Honsiu: Sakaiminato – Hiroshima – Fukuyama
Sakaiminato
Po spędzeniu dwóch dni na promie, dotarliśmy do portu w Sakaminato na wyspie Honsiu. Pierwszym miejscem, jakie postanowiliśmy odwiedzić był targ rybny. Zaskoczyły nas tam ceny, które były stosunkowo niskie. Natomiast mnogość ryb i owoców morza była dokładnie tym, czego oczekiwaliśmy od kraju wyspiarskiego.

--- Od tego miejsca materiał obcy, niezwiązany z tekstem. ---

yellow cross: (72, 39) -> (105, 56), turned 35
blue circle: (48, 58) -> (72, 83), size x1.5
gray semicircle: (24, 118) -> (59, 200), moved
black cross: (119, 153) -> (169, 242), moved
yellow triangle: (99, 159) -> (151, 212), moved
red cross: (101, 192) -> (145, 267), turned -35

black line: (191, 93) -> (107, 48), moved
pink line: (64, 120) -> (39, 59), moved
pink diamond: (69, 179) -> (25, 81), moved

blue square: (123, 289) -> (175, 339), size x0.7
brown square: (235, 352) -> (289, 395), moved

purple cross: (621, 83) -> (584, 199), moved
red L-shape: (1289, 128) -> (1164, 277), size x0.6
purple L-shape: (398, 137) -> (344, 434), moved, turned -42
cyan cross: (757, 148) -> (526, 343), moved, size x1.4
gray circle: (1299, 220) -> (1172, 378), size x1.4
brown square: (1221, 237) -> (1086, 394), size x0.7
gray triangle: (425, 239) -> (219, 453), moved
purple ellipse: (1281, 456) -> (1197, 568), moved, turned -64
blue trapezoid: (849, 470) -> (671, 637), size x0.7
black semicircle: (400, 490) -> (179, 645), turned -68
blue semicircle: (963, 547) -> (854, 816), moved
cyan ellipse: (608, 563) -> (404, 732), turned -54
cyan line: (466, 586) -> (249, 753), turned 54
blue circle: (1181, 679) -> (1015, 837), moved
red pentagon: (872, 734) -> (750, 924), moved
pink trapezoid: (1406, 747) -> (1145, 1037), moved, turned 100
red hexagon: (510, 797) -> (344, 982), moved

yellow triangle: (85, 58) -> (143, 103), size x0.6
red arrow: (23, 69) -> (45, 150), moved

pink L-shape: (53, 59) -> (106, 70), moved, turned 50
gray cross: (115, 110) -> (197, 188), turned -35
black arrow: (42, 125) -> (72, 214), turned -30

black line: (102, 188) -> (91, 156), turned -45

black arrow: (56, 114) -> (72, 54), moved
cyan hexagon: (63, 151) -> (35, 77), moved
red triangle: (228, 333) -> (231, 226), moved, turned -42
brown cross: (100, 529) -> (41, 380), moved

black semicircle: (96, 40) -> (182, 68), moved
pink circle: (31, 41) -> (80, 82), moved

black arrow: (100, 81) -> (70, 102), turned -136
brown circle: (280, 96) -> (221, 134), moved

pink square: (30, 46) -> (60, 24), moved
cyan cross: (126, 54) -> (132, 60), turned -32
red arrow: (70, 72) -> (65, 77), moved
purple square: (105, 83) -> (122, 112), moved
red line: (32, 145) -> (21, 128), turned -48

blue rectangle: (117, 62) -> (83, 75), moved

Postanowiliśmy udać się do jednej z napotkanych restauracji i skosztować lokalnego jedzenia. Na stół zostały podane smakołyki, o których istnieniu nie mieliśmy pojęcia. Wszystko było bardzo smaczne i okazało się miłą odmianą dla naszej dotychczasowej diety.
Hiroszima
Naszym następnym przystankiem była Hiroszima. W Japonii ulice są znacznie węższe, dlatego musieliśmy manewrować naszymi samochodami bardzo sprawnie, żeby nie spowodować stłuczki. Dzięki temu, że jesteśmy Europejczykami i nasze samochody wyróżniają się spośród innych, miejscowi kierowcy z wyrozumiałością ustępowali nam drogi i zjeżdżali na bok, żeby nas przepuścić. Było to bardzo miłe z ich strony.
Zgodnie z naszymi wcześniejszymi planami wybraliśmy się do miejsc, które były zniszczone przez wybuch bomby Little Boy. Zobaczyliśmy m.in. budynek, będący dziś pomnikiem pamięci, który zachowano w takiej formie, w jakiej ocalał. Znajdował się on 150 m od hipocentrum wybuchu, i jako jedyny w tak bliskiej odległości przetrwał wybuch. Wycieczka ta wywołała w nas bardzo silne emocje. Na północ od centrum miasta udało nam się zobaczyć słynny zamek Hiroshima.
Naszym kolejnym celem jest Fukuyama, aby tam dotrzeć, zdecydowaliśmy się na rezygnację z autostrady na rzecz poruszania się drogami lokalnymi. Wtedy przed nami rozpostarły się piękne widoki pól ryżowych.